# Symbolic Regression Tutorial: Binary Search Circuit Recovery

## Introduction

This tutorial demonstrates how to recover an arithmetic circuit for binary search using symbolic regression. We'll show how the binary search algorithm can be "unrolled" into polynomial constraints and use pySR to recover each component.

## Mathematical Framework

Our binary search circuit operates on a sorted array $A$ and target value $t$. For each iteration $i$, the circuit consists of:

### 1. State Variables
- Left endpoint: $L_i$ 
- Right endpoint: $R_i$

### 2. Midpoint Computation
The midpoint $m_i$ is computed with the constraint:

\begin{equation}
(2m_i - L_i - R_i)^2 = 0
\end{equation}

In the ideal case, this simplifies to:

\begin{equation}
m_i = \frac{L_i + R_i}{2}
\end{equation}

### 3. Branch Indicators
We have three Boolean indicators:
- Equality: $\delta_i^=$
- Less than: $\delta_i^<$
- Greater than: $\delta_i^>$

These satisfy:

\begin{equation}
\delta_i^= + \delta_i^< + \delta_i^> = 1
\end{equation}

### 4. State Updates
When the less-than branch is active ($\delta_i^< = 1$), we update:

\begin{equation}
L_{i+1} = \delta_i^< \cdot (m_i + 1) + (1 - \delta_i^<)L_i
\end{equation}

### 5. Output Computation
The final output is:

\begin{equation}
o = \sum_{i=0}^{T-1} \delta_i^= \cdot m_i + \left(1 - \sum_{i=0}^{T-1}\delta_i^=\right)(-1)
\end{equation}

where $T = \lceil \log_2(n) \rceil + 1$ is the number of iterations.
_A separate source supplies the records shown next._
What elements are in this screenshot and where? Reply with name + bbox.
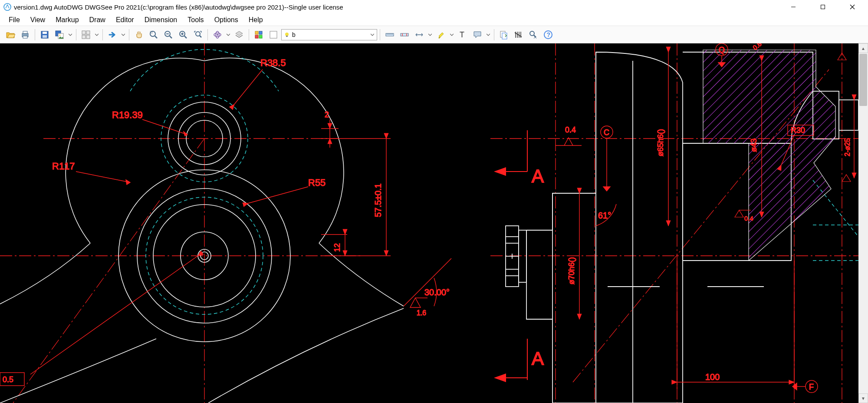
menu-file[interactable]: File: [3, 15, 25, 25]
scroll-down-button[interactable]: ▼: [858, 393, 868, 403]
help-button[interactable]: ?: [541, 28, 555, 42]
find-button[interactable]: A: [526, 28, 540, 42]
measure-area-button[interactable]: [412, 28, 426, 42]
minimize-button[interactable]: [785, 1, 802, 13]
toolbar-separator: [494, 29, 494, 40]
left-view: R38.5 R19.39 R117 R55: [0, 43, 451, 403]
svg-line-93: [404, 258, 451, 306]
measure-dropdown[interactable]: [427, 28, 433, 42]
thumbnail-button[interactable]: [79, 28, 93, 42]
toolbar-separator: [249, 29, 249, 40]
dim-r117: R117: [52, 161, 75, 172]
close-button[interactable]: [844, 1, 861, 13]
datum-f: F: [809, 383, 814, 391]
svg-rect-15: [86, 31, 90, 34]
lightbulb-icon: [284, 32, 289, 37]
menu-editor[interactable]: Editor: [111, 15, 139, 25]
copy-clipboard-button[interactable]: [497, 28, 511, 42]
zoom-window-button[interactable]: [147, 28, 161, 42]
tol-0-5: 0.5: [3, 375, 13, 384]
svg-rect-33: [255, 31, 258, 34]
svg-rect-35: [255, 35, 258, 38]
dim-angle-61: 61°: [598, 211, 611, 220]
svg-point-18: [150, 31, 155, 36]
dim-dia-65h6: ø65h6(): [656, 129, 665, 156]
count-button[interactable]: [512, 28, 526, 42]
svg-line-29: [200, 36, 201, 37]
thumbnail-dropdown[interactable]: [94, 28, 100, 42]
svg-rect-6: [23, 31, 27, 33]
svg-line-25: [184, 36, 187, 38]
open-button[interactable]: [3, 28, 17, 42]
svg-rect-14: [82, 31, 85, 34]
menu-tools[interactable]: Tools: [182, 15, 209, 25]
svg-point-32: [217, 34, 218, 36]
titlebar: version1.dwg AutoDWG DWGSee Pro 2021(c:\…: [0, 0, 868, 14]
layer-props-button[interactable]: [252, 28, 266, 42]
toolbar: T A ?: [0, 26, 868, 43]
menu-help[interactable]: Help: [243, 15, 268, 25]
maximize-button[interactable]: [814, 1, 832, 13]
scroll-track[interactable]: [858, 53, 868, 393]
highlight-button[interactable]: [434, 28, 448, 42]
menu-options[interactable]: Options: [209, 15, 243, 25]
zoom-out-button[interactable]: [161, 28, 175, 42]
svg-rect-10: [43, 35, 47, 38]
menu-markup[interactable]: Markup: [50, 15, 84, 25]
zoom-extents-button[interactable]: [191, 28, 205, 42]
scroll-thumb[interactable]: [859, 54, 867, 106]
layers-button[interactable]: [232, 28, 246, 42]
dim-dia-43: ø43: [750, 139, 758, 152]
surf-0-4a: 0.4: [565, 126, 576, 134]
svg-rect-36: [259, 35, 262, 38]
section-a-top: A: [532, 166, 544, 186]
comment-button[interactable]: [470, 28, 484, 42]
forward-button[interactable]: [105, 28, 119, 42]
svg-rect-37: [270, 31, 277, 38]
forward-dropdown[interactable]: [120, 28, 126, 42]
svg-rect-2: [821, 5, 825, 9]
dim-57-5: 57.5±0.1: [373, 183, 383, 217]
toolbar-separator: [129, 29, 129, 40]
save-button[interactable]: [38, 28, 52, 42]
text-button[interactable]: T: [456, 28, 470, 42]
drawing-canvas[interactable]: R38.5 R19.39 R117 R55: [0, 43, 868, 403]
3d-view-dropdown[interactable]: [225, 28, 231, 42]
toolbar-separator: [76, 29, 76, 40]
pan-button[interactable]: [132, 28, 146, 42]
dim-r30: R30: [791, 126, 805, 135]
window-title: version1.dwg AutoDWG DWGSee Pro 2021(c:\…: [14, 3, 785, 11]
save-image-button[interactable]: [53, 28, 66, 42]
svg-text:?: ?: [547, 31, 551, 38]
print-button[interactable]: [18, 28, 32, 42]
chevron-down-icon: [371, 33, 374, 36]
background-button[interactable]: [266, 28, 280, 42]
vertical-scrollbar[interactable]: ▲ ▼: [858, 43, 868, 403]
surf-0-4b: 0.4: [744, 215, 753, 222]
svg-rect-16: [82, 35, 85, 39]
scroll-up-button[interactable]: ▲: [858, 43, 868, 53]
dim-100: 100: [705, 372, 720, 382]
svg-line-79: [234, 69, 263, 104]
window-controls: [785, 1, 861, 13]
layer-input[interactable]: [292, 31, 368, 38]
svg-point-28: [196, 32, 200, 36]
datum-q: Q: [719, 46, 725, 54]
measure-distance-button[interactable]: [383, 28, 397, 42]
3d-view-button[interactable]: [210, 28, 224, 42]
menu-draw[interactable]: Draw: [84, 15, 111, 25]
layer-select[interactable]: [281, 29, 377, 40]
menu-dimension[interactable]: Dimension: [139, 15, 183, 25]
menu-view[interactable]: View: [25, 15, 50, 25]
svg-line-82: [248, 187, 308, 203]
save-image-dropdown[interactable]: [67, 28, 73, 42]
toolbar-separator: [207, 29, 208, 40]
zoom-in-button[interactable]: [176, 28, 190, 42]
highlight-dropdown[interactable]: [449, 28, 455, 42]
measure-cumulative-button[interactable]: [398, 28, 411, 42]
comment-dropdown[interactable]: [485, 28, 491, 42]
dim-2: 2: [325, 110, 329, 119]
dim-dia-70h6: ø70h6(): [567, 257, 576, 284]
dim-r19-39: R19.39: [112, 109, 143, 120]
app-icon: [3, 3, 11, 11]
We define the number of iterations $T$ as:

\begin{equation}
T = \left\lceil \log_2(n) \right\rceil + 1
\end{equation}

We simulate the standard binary search. Once the target is found in some iteration, we "freeze" the state for the remaining iterations (and we set the branch indicator for that iteration to 1, and for later iterations to 0). In the output constraint we define:

\begin{equation}
o = \sum_{i=0}^{T-1} \delta_i^= m_i + \left(1-\sum_{i=0}^{T-1}\delta_i^=\right)(-1)
\end{equation}

Thus, if the target is found in exactly one iteration, the sum is just that $m_i$ (the index where the target appears); if not found (so all $\delta_i^= = 0$), then $o = -1$.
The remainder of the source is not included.